You are viewing a plain text version of this content. The canonical link for it is here.
Posted to users@kafka.apache.org by Vjeran Marcinko <vj...@email.t-com.hr> on 2014/01/27 11:44:06 UTC

Event data modelling best practices?

Hi,

This I guess is not just question for Kafka, but for all event driven
systems, but since most of people here deal with events, I would like to
hear some basic suggestions for modelling event messages, or even better,
pointer to some relevant literature/website that deals with this stuff?

Anyway, my quetions are something like this...

If I have event that is spawned when some request is processed, such as:

BankAccountService.credit(long bankAccountId, long amount);
, and event that is triggered then is (in some pseudo data structure):

BankAccountCredited {
	long bankAccountId;
	long amount;
}

1. If I leave just these pieces of data in this event, the consumer would
not be able to reconstruct the state of bank account (account's balance
being the piece of state that changed), if not having the same logic present
in event accumulator (which is especially very problematic when code
versioning is in place, which is practically alwys)?

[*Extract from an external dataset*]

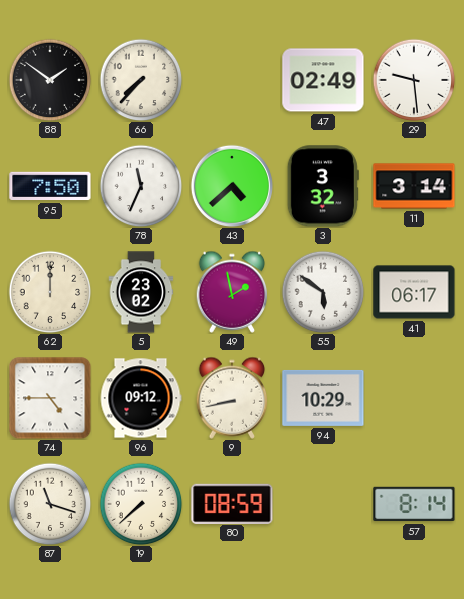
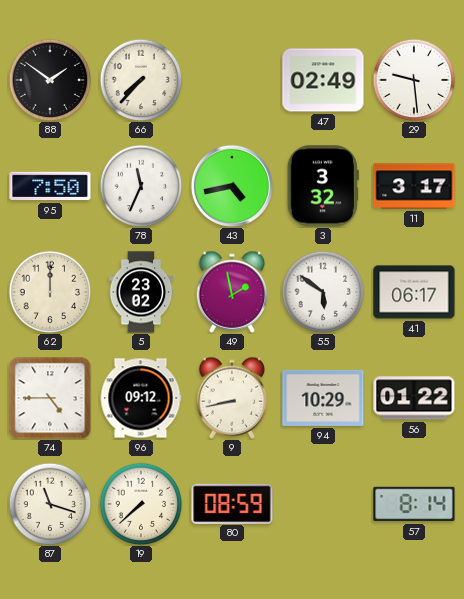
43: 4:38 -> 4:43
11: 3:14 -> 3:17
56: none -> 01:22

2. Because of previous code/logic requirement to reconstruct state, I guess
it would be wise to include piece of account state that changed, such as
adding balance after tha credit request execution:
BankAccountCredited {
	long bankAccountId;
	long amount;
	long balance;
}

3. Another option that maybe seems better when thinking that many different
events will want to report state of acount after action, then nested Bank
Account dana structure seems better, right?

BankAccountCredited {
	long amount;
	BankAccount {
		long id;
		long balance;
		boolean active;
	}
}
We can see that in this case there is also some fields rpesent (active) of
account entitiy that were not directly affected by credit action, but we
have them here because BankAccount dana structure contains all of fields,
that is OK, right?

4. What is some downstream consumers are interested in all events
("category") that change account's balance, meaning, maybe the consumer
doesn't care if event is BankAccountCredited or BankAccountDebited, because
he is interested in the category of evevnts that can be described as
"BankAccountBalanceChanged". Since there is no "supertyping" usually present
in popular serialization libs (Avro, Thrift...), how do you implement this -
do you subscribe consumer individually to all topics that contrain events
that change bank account balance, or you create one topic that contains all
of evevtns of that particular category? (the later aproach would not work
because categories doesn't have to be so straightforward, many events have
many-to-many relationship to various categories - in java it would simply be
implemented with using interfaces to mark categories, but here we don't have
that option)

5. What if some action mutate several entities when being processed? Do you
spawn 2 events from application layer, or you publish just one which
subsequently, by some real-time rpocessor, triggers spawning 2 various ones
- each for different  entitiy that was affected?

I could probably think of some other questions, but you get the point what
I'm interested in..

Best regards,
Vjeran